On 20 April 1944, Herff was promoted to SS-Obergruppenführer.

==Capture and death==
Herff was taken prisoner by British forces after Germany's surrender in May 1945, and held at Grizedale Hall POW camp. He suffered a stroke and died at nearby Conishead Priory Military Hospital. He was later reburied at Cannock Chase German Military Cemetery, Staffordshire.

==Family==
Herff's sister, Carin von Herff, moved to London during his imprisonment where she lived for four years before returning to Germany with her French Huguenot husband, a former SS-Oberführer of the 33rd Waffen Grenadier Division of the SS Charlemagne (1st French). Both were acquitted of any war crimes and, along with Maximilian von Herff, claimed they were only involved in the Nazi Party and the Waffen-SS not the extermination of the Jews. The couple later returned to live in England in the 1960s.

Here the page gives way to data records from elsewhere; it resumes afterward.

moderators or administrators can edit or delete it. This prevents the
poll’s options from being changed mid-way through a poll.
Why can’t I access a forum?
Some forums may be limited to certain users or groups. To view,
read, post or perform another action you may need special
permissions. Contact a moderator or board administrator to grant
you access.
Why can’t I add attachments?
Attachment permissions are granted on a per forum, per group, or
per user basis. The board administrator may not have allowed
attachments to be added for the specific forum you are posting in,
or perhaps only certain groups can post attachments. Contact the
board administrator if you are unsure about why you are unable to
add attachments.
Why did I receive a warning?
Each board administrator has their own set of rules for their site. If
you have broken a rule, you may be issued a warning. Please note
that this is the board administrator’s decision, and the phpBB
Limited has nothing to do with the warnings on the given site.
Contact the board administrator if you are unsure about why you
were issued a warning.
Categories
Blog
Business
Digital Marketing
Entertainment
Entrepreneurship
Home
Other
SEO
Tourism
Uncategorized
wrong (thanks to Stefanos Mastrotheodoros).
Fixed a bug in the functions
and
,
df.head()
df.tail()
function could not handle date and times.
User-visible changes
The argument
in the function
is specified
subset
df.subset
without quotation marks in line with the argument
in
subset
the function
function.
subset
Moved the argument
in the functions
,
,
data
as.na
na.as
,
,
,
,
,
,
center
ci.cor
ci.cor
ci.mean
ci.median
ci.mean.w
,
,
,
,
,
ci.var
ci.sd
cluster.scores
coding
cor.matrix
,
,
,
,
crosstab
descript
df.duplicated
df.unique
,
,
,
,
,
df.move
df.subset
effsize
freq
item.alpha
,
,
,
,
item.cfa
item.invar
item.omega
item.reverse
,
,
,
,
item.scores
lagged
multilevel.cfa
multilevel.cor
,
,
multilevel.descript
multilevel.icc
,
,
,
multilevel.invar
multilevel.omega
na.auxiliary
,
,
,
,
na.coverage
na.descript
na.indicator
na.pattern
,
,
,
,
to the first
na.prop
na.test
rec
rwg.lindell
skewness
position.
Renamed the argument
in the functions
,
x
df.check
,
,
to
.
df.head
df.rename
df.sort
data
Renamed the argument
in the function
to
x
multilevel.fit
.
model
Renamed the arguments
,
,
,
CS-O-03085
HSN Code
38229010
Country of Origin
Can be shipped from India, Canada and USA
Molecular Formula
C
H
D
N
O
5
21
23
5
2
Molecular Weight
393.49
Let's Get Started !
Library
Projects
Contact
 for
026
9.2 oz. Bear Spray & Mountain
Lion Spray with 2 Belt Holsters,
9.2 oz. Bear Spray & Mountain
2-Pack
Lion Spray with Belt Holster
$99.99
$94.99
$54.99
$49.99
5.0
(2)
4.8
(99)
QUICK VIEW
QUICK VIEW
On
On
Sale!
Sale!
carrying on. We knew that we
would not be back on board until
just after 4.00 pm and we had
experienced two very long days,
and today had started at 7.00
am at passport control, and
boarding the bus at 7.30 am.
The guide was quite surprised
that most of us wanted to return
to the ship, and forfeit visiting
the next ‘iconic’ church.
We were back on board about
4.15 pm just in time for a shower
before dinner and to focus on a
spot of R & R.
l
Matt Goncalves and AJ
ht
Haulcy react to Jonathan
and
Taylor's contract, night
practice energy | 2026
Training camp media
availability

Herff's cousin was Eberhard Herf, a senior SS police official. He commanded Police Regiment North and Order Police units in Minsk, Belarus and directed mass murder of the Jews in the Minsk Ghetto. Following the war, Eberhard Herf was convicted in the Minsk Trial and executed.

==Awards and decorations==
- Knight's Cross of the House Order of Hohenzollern with swords
- Iron Cross (1914) 2nd and 1st class
- Wound Badge (1918) in black
- General Honor Decoration of Hesse)
- War Honor Decoration in Iron of Hesse
- Schaumburg-Lippe Cross for Loyal Service
- Honour Cross of the World War 1914/1918
- Clasp to the Iron Cross 2nd and 1st class
- Wound Badge (1939) in silver
- Knight's Cross of the Iron Cross on 13 June 1941 as Oberst and as commander of Kampfgruppe "von Herff" (Schützen-Regiment 115).